▸ Data under study:
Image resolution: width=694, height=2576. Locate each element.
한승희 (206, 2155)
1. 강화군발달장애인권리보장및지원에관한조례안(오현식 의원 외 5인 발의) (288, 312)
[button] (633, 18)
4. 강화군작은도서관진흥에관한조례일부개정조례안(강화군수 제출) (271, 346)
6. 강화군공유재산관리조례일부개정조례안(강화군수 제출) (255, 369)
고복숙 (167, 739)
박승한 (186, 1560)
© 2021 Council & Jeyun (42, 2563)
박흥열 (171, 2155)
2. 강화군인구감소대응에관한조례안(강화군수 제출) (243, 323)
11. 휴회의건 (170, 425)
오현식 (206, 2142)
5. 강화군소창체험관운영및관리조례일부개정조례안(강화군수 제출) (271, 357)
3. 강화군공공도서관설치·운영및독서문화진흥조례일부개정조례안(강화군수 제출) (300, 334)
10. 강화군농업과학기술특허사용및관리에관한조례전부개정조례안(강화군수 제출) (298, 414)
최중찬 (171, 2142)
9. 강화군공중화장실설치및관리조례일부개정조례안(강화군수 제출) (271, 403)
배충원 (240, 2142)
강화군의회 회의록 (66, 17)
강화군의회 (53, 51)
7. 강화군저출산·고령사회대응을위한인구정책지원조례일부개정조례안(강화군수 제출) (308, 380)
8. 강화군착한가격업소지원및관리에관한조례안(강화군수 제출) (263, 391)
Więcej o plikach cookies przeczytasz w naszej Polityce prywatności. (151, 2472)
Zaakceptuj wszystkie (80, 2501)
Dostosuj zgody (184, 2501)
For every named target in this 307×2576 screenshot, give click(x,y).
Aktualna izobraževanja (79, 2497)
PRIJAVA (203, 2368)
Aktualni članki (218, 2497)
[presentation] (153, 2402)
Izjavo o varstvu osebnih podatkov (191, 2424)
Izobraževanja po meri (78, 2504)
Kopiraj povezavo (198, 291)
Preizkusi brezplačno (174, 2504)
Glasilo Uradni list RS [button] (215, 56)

▸ Description of the task: Every entry is to be retyped word for word.

▸ Output for this task:
Image resolution: width=694, height=2576. Locate each element.
한승희 (206, 2155)
1. 강화군발달장애인권리보장및지원에관한조례안(오현식 의원 외 5인 발의) (288, 312)
[button] (633, 18)
4. 강화군작은도서관진흥에관한조례일부개정조례안(강화군수 제출) (271, 346)
6. 강화군공유재산관리조례일부개정조례안(강화군수 제출) (255, 369)
고복숙 (167, 739)
박승한 (186, 1560)
© 2021 Council & Jeyun (42, 2563)
박흥열 (171, 2155)
2. 강화군인구감소대응에관한조례안(강화군수 제출) (243, 323)
11. 휴회의건 (170, 425)
오현식 (206, 2142)
5. 강화군소창체험관운영및관리조례일부개정조례안(강화군수 제출) (271, 357)
3. 강화군공공도서관설치·운영및독서문화진흥조례일부개정조례안(강화군수 제출) (300, 334)
10. 강화군농업과학기술특허사용및관리에관한조례전부개정조례안(강화군수 제출) (298, 414)
최중찬 (171, 2142)
9. 강화군공중화장실설치및관리조례일부개정조례안(강화군수 제출) (271, 403)
배충원 (240, 2142)
강화군의회 회의록 (66, 17)
강화군의회 (53, 51)
7. 강화군저출산·고령사회대응을위한인구정책지원조례일부개정조례안(강화군수 제출) (308, 380)
8. 강화군착한가격업소지원및관리에관한조례안(강화군수 제출) (263, 391)
Więcej o plikach cookies przeczytasz w naszej Polityce prywatności. (151, 2472)
Zaakceptuj wszystkie (80, 2501)
Dostosuj zgody (184, 2501)
For every named target in this 307×2576 screenshot, give click(x,y).
Aktualna izobraževanja (79, 2497)
PRIJAVA (203, 2368)
Aktualni članki (218, 2497)
[presentation] (153, 2402)
Izjavo o varstvu osebnih podatkov (191, 2424)
Izobraževanja po meri (78, 2504)
Kopiraj povezavo (198, 291)
Preizkusi brezplačno (174, 2504)
Glasilo Uradni list RS [button] (215, 56)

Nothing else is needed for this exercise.